The lab of László Forró at EPFL has synthesized a ferromagnetic photovoltaic material and found a quick (only quadrillionths of a second) and easy way to modify its magnetic properties, which can be very useful in magnetic data storage.
What is new about this perovskite
Postdoctoral student Bálint Náfrádi, who led the project at EPFL, describes the novel perovskite: “It is a 10–15% manganese-doped modification of the standard CH3NH3PbI3, where manganese partially replaces lead.”
The new perovskite material combines the advantages of ferromagnets and photoconductors, thus creating a new phenomenon: the “melting" of magnetization by photo-electrons. “It is a bulk ferromagnet below ~25K,” Náfrádi notes about the pioneering perovskite material. The magnetism can be switched off by visible light illumination. In the study, which could be basis for developing a new generation of magneto-optical data storage devices, a simple red LED was sufficient to disrupt the material’s magnetic order and generate a high density of traveling electrons, which can be tuned by changing the light’s intensity.
“Also, our strategy to replace lead instead of the halide atom to tailor the gap is new,” the researcher adds.
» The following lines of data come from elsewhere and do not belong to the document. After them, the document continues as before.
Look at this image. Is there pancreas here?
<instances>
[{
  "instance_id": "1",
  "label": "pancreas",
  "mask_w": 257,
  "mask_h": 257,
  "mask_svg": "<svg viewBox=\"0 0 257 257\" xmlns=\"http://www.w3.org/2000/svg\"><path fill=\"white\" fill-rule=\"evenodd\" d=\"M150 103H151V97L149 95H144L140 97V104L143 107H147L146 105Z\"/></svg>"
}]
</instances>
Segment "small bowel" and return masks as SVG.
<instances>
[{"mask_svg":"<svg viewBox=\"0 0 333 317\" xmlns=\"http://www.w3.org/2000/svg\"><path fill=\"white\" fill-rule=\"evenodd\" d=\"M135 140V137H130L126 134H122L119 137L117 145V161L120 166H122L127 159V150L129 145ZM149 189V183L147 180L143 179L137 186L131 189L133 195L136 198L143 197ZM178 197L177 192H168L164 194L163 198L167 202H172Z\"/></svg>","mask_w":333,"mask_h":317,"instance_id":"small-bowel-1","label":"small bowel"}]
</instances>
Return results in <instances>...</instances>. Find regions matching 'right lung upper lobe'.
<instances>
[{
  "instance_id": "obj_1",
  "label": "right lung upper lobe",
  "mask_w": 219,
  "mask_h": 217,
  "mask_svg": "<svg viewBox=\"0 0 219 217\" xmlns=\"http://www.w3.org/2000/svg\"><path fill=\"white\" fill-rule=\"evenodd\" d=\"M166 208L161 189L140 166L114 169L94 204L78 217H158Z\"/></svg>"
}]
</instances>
First ever magnetic photoconductor could lead to discovery of similar phenomena in known materials
Significantly, the team reports their discovery represents the first ever magnetic photoconductor. “Fundamentally, this is a synergy of two extended fields—research on photoconductors and on magnetic materials,” Náfrádi says. “The concept is rather simple, but the two communities are so separated that no one crossed the border before us.” Consequently, the team expects a rediscovery of many already known materials where similar phenomena are in play. “From a practical point of view, magnets are used in almost all aspects of the electronic ‘food chain,’ not only in IT but electricity production, engines, filters, radios, etc.,“ Náfrádi points out. “The new concept that light can be used to control the magnetic component could enrich all these engineering fields.”
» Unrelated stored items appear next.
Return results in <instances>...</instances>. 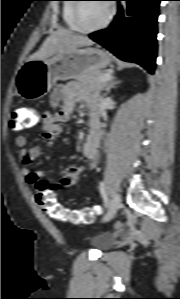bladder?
I'll list each match as a JSON object with an SVG mask.
<instances>
[{
	"label": "bladder",
	"mask_w": 180,
	"mask_h": 299,
	"mask_svg": "<svg viewBox=\"0 0 180 299\" xmlns=\"http://www.w3.org/2000/svg\"><path fill=\"white\" fill-rule=\"evenodd\" d=\"M114 242L113 236L108 233L91 234L87 238L89 245L101 251L110 249Z\"/></svg>",
	"instance_id": "1"
}]
</instances>
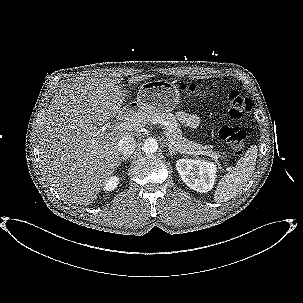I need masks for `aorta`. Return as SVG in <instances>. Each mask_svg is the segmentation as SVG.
<instances>
[{
	"label": "aorta",
	"instance_id": "aorta-1",
	"mask_svg": "<svg viewBox=\"0 0 303 303\" xmlns=\"http://www.w3.org/2000/svg\"><path fill=\"white\" fill-rule=\"evenodd\" d=\"M142 150L145 154H153L155 152H157L158 150V142L156 139L154 138H147L144 141V144L142 146Z\"/></svg>",
	"mask_w": 303,
	"mask_h": 303
}]
</instances>
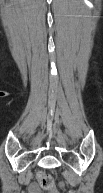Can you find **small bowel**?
I'll list each match as a JSON object with an SVG mask.
<instances>
[{
    "label": "small bowel",
    "mask_w": 103,
    "mask_h": 193,
    "mask_svg": "<svg viewBox=\"0 0 103 193\" xmlns=\"http://www.w3.org/2000/svg\"><path fill=\"white\" fill-rule=\"evenodd\" d=\"M29 191H30V193H38L39 188H38V186L36 184H31L29 186Z\"/></svg>",
    "instance_id": "obj_1"
}]
</instances>
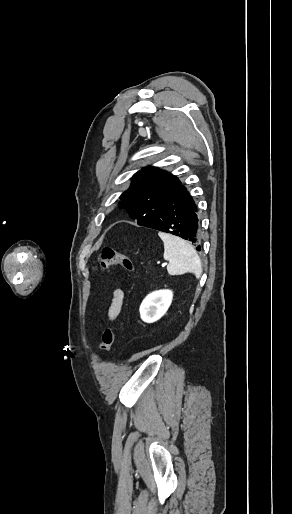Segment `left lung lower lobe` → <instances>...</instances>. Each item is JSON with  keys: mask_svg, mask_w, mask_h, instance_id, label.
I'll list each match as a JSON object with an SVG mask.
<instances>
[{"mask_svg": "<svg viewBox=\"0 0 292 514\" xmlns=\"http://www.w3.org/2000/svg\"><path fill=\"white\" fill-rule=\"evenodd\" d=\"M145 227L179 236L200 251V219L197 206L184 185L164 205L160 214Z\"/></svg>", "mask_w": 292, "mask_h": 514, "instance_id": "1", "label": "left lung lower lobe"}]
</instances>
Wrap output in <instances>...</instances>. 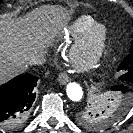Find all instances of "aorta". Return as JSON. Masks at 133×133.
Returning <instances> with one entry per match:
<instances>
[{"mask_svg":"<svg viewBox=\"0 0 133 133\" xmlns=\"http://www.w3.org/2000/svg\"><path fill=\"white\" fill-rule=\"evenodd\" d=\"M66 93L70 100L78 102L83 98V90L78 83L70 82L66 86Z\"/></svg>","mask_w":133,"mask_h":133,"instance_id":"aorta-1","label":"aorta"}]
</instances>
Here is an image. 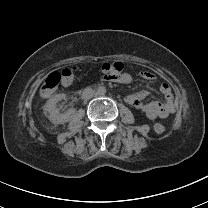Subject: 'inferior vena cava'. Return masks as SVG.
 Segmentation results:
<instances>
[{"mask_svg": "<svg viewBox=\"0 0 208 208\" xmlns=\"http://www.w3.org/2000/svg\"><path fill=\"white\" fill-rule=\"evenodd\" d=\"M95 92L92 88L86 87L82 92V98L85 100L91 99L94 96Z\"/></svg>", "mask_w": 208, "mask_h": 208, "instance_id": "inferior-vena-cava-1", "label": "inferior vena cava"}]
</instances>
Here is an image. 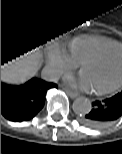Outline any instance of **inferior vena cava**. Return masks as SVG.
<instances>
[{"mask_svg":"<svg viewBox=\"0 0 122 154\" xmlns=\"http://www.w3.org/2000/svg\"><path fill=\"white\" fill-rule=\"evenodd\" d=\"M41 77L46 81L58 80L57 72L51 68L44 67L41 72Z\"/></svg>","mask_w":122,"mask_h":154,"instance_id":"obj_1","label":"inferior vena cava"}]
</instances>
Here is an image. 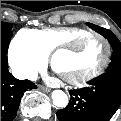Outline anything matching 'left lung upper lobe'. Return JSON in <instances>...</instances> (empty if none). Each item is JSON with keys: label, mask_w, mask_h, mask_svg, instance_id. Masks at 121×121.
Segmentation results:
<instances>
[{"label": "left lung upper lobe", "mask_w": 121, "mask_h": 121, "mask_svg": "<svg viewBox=\"0 0 121 121\" xmlns=\"http://www.w3.org/2000/svg\"><path fill=\"white\" fill-rule=\"evenodd\" d=\"M87 25L96 32L103 35L105 38H107L112 46V62L109 66V69L107 70V73L121 75V43L119 42L117 37L110 30L94 25L92 23H87Z\"/></svg>", "instance_id": "1"}]
</instances>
Solving the heat problem and enabling a new generation of data storage
This newly discovered magnetic photoconductor could lead to new data storage solutions that were not feasible until now. “In magnetic data storage, the next generation HDDs are based on heat-assisted writing. Here, a strong laser heats up the magnetic media to facilitate data (re)write. The produced heat is a major issue in this technology, which continually delays its appearance since mid 2000s,” Náfrádi explains. “Our material offers the same functionality but without the heat and associated problems.”
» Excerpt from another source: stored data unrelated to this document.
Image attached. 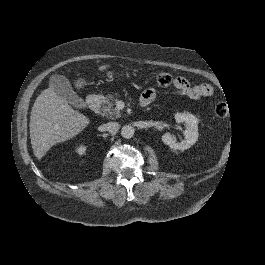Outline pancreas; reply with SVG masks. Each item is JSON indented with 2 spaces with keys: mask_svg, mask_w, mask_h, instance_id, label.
Instances as JSON below:
<instances>
[{
  "mask_svg": "<svg viewBox=\"0 0 265 265\" xmlns=\"http://www.w3.org/2000/svg\"><path fill=\"white\" fill-rule=\"evenodd\" d=\"M119 97L120 95L118 93L105 96L101 108L104 116H107L110 119L118 118L120 116V112L115 107V104L119 101Z\"/></svg>",
  "mask_w": 265,
  "mask_h": 265,
  "instance_id": "1",
  "label": "pancreas"
}]
</instances>
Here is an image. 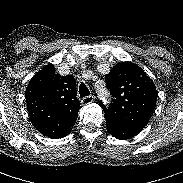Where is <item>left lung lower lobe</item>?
I'll return each instance as SVG.
<instances>
[{
  "instance_id": "left-lung-lower-lobe-1",
  "label": "left lung lower lobe",
  "mask_w": 183,
  "mask_h": 183,
  "mask_svg": "<svg viewBox=\"0 0 183 183\" xmlns=\"http://www.w3.org/2000/svg\"><path fill=\"white\" fill-rule=\"evenodd\" d=\"M105 119L108 131L112 136L120 140L129 139L137 135L144 128L140 125H131L107 117Z\"/></svg>"
}]
</instances>
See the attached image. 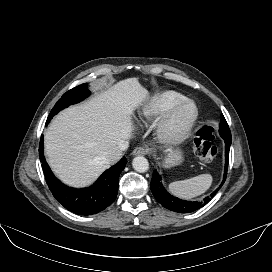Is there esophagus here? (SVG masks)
I'll use <instances>...</instances> for the list:
<instances>
[{
	"instance_id": "34e87169",
	"label": "esophagus",
	"mask_w": 272,
	"mask_h": 272,
	"mask_svg": "<svg viewBox=\"0 0 272 272\" xmlns=\"http://www.w3.org/2000/svg\"><path fill=\"white\" fill-rule=\"evenodd\" d=\"M146 154H147V150L144 147H136L133 150V155L135 156L146 155Z\"/></svg>"
}]
</instances>
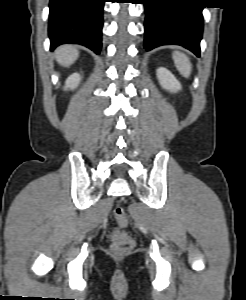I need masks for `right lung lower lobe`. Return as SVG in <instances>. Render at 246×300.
<instances>
[{
    "label": "right lung lower lobe",
    "mask_w": 246,
    "mask_h": 300,
    "mask_svg": "<svg viewBox=\"0 0 246 300\" xmlns=\"http://www.w3.org/2000/svg\"><path fill=\"white\" fill-rule=\"evenodd\" d=\"M104 1L50 0L49 38L51 50L63 43H76L99 54Z\"/></svg>",
    "instance_id": "98d812e1"
}]
</instances>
Potential for more efficient solar cells
According to the research team, the new perovskite material could also have an impact on the advance of a new kind of solar cell that is “automatically” more efficient. “The optical band gap of ~830 nm of MAMn:PbI3 is significantly red-shifted by about 46 nm relative to that of the pristine MAPbI3 material (783 nm),” says Náfrádi. “If all other solar cell parameters are the same, this automatically increases the efficiency because a larger portion of the visible spectrum is covered.”
In the realm of fundamental science, Náfrádi and his colleagues are now fine-tuning their understanding of the new perovskite material’s magnetic and photo-magnetic properties. At the same time, they continue to development the material to achieve ferromagnetism above room temperature, which, according to Náfrádi, is a prerequisite for most of the applications.
The work is detailed in the article “Optically switched magnetism in photovoltaic perovskite CH3NH3(Mn:Pb)I3,” published in Nature Communications.